Definition: The language of a grammar $G$ is the set of all strings in $\Sigma^*$ that can be derived (in any number of steps) from $S$: \[ L(G) = \{w \in \Sigma^* : S \Rightarrow^* w\} \] Definition: A language $A$ is context-free if there exists a context-free grammar $G$ such that $L(G) = A$.

Here’s a language that’s not regular but is context-free: \[ L = \{a^n b^n\} = \{\epsilon, ab, aabb, aaabbb, \ldots\} \] And here’s a grammar that generates it: \[ \begin{align*} S &\rightarrow \epsilon\\ S &\rightarrow aSb \end{align*} \] Here’s a derivation of $aaabbb$:

$S \Rightarrow aSb \Rightarrow aaSbb \Rightarrow aaaSbbb \Rightarrow aaabbb$

Note on notation: we can write rules with the same left-hand side with $\mid$, interpreted as “or”; the grammar above could be written: \[ S \rightarrow \epsilon \mid aSb. \] Sometimes we split these “or” productions onto multiple lines, as in \[ \begin{align*} B \rightarrow & b \\ \mid& bB \end{align*} \] though I haven’t yet found a great way to typeset this and have it look nice.

Parse Trees

Consider the grammar and derivation from above:

\[ \begin{align*} S &\rightarrow AB \\ A &\rightarrow a\\ A &\rightarrow aA\\ B &\rightarrow b\\ B &\rightarrow bB\\ \end{align*} \]

\[ \begin{align*} S &\Rightarrow AB \\ &\Rightarrow aAB &\text{ (using $A \rightarrow aA$) }\\ &\Rightarrow aAbB &\text{ (using $B \rightarrow bB$) }\\ &\Rightarrow aaAbB &\text{ (using $A \rightarrow aA$) }\\ &\Rightarrow aaaabB &\text{ (using $A \rightarrow a$) }\\ &\Rightarrow aaaabb &\text{ (using $B \rightarrow b$) }\\ \end{align*} \] We can represent this derivation using a parse tree, where each level of the tree is an intermediate string. Every time a rule is applied, the nonterminal being substituted branches into the characters that replace it.

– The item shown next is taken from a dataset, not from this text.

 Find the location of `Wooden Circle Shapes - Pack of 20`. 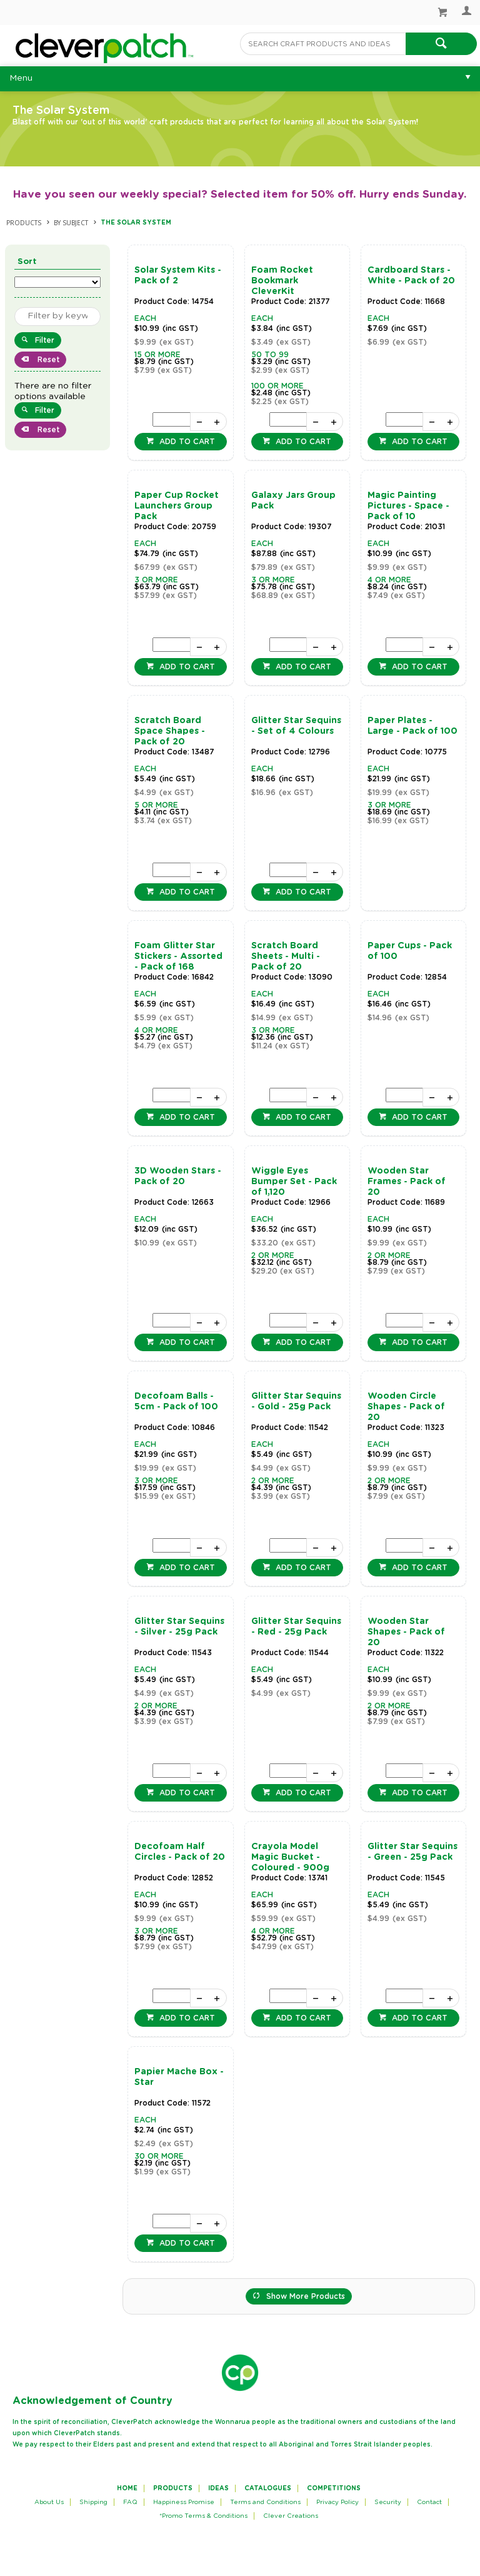

Wooden Circle Shapes - Pack of 20 is located at coordinates (406, 1407).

Leftmost, Rightmost Derivation

Consider the following grammar over the alphabet $\Sigma = \{0, 1, \ldots 9, +, -, *, /, (, )\}$: \[ \begin{align*} E &\rightarrow E + E \\ E &\rightarrow E - E\\ E &\rightarrow E * E\\ E &\rightarrow E / E\\ E &\rightarrow (E)\\ E &\rightarrow 0 \mid 1 \mid 2 \mid 3 \mid 4 \mid 5 \mid 6 \mid 7 \mid 8 \mid 9 \end{align*} \] Consider the string $1 + 1 * 4$. We can derive it in many ways! Three examples:

$E \Rightarrow E + E \Rightarrow E + E * E \Rightarrow 1 + E * E \Rightarrow 1 + E + 4 \Rightarrow 1 + 1 + 4$
$E \Rightarrow E + E \Rightarrow 1 + E \Rightarrow 1 + E * E \Rightarrow 1 + 1 * E \Rightarrow 1 + 1 * 4$
$E \Rightarrow E * E \Rightarrow E * 4 \Rightarrow E + E * 4 \Rightarrow E + 1 * 4 \Rightarrow 1 + 1 * 4$

These all get to the same string, but by a different route. Notice:

Derivation #2 is a left-most derivation, because a rule is always applied to the left-most nonterminal
Derivation #3 is a right-most derivation because a rule is always applied to the right-most nonterminal.

Ambiguous Grammars

If we construct the parse trees for the above derivations, we’ll notice that we can get different parse trees. Specifically #1 and #2 yield the same parse tree, where #3 has a different one. Knowing what we know about order of operations, we’d probably hope to get the parse tree from #1 in this case (but notice that using the left-most derivation doesn’t solve this universally - the situation would be reversed for $1 * 1 + 4$).

Definition: A grammar $G$ is ambiguous if there is some string $w \in L(G)$ with more than one distinct parse tree.

Equivalent definition: A grammar $G$ is ambiguous if there is some string $w \in L(G)$ that has more than one left-most derivation.